Segment Open

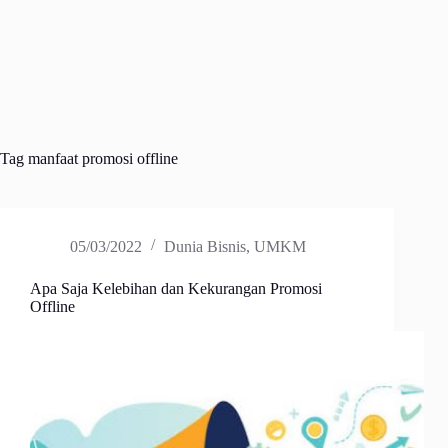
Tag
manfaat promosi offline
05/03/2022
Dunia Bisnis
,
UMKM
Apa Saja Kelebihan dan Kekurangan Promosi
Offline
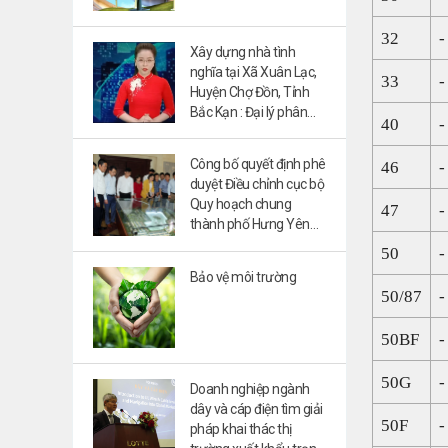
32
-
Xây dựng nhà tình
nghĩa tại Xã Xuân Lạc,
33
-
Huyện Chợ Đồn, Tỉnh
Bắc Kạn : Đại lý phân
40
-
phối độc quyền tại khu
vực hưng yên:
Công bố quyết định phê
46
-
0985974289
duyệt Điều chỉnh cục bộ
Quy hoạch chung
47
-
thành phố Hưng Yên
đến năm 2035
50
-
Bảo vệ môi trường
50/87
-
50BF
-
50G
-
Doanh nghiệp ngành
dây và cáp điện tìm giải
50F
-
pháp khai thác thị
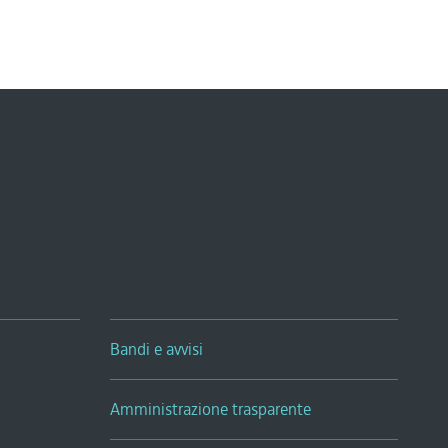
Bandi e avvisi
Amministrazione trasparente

Segment Closed
Segment Open

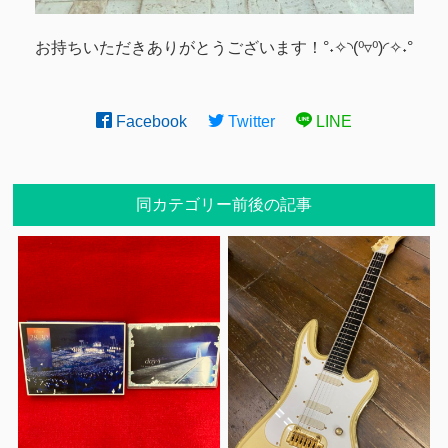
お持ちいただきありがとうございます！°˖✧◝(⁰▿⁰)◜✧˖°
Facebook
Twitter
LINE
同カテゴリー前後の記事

Segment Closed

> **INSTRUCTIONS FOR THE TASK**: Look above for the line with "dây và cáp điện tìm giải"; quote it and every line after it, stopping after the line with "Amministrazione trasparente", exactly, with nothing added and without pictures.

> **SOLUTION**:
dây và cáp điện tìm giải
50F
-
pháp khai thác thị
Bandi e avvisi
Amministrazione trasparente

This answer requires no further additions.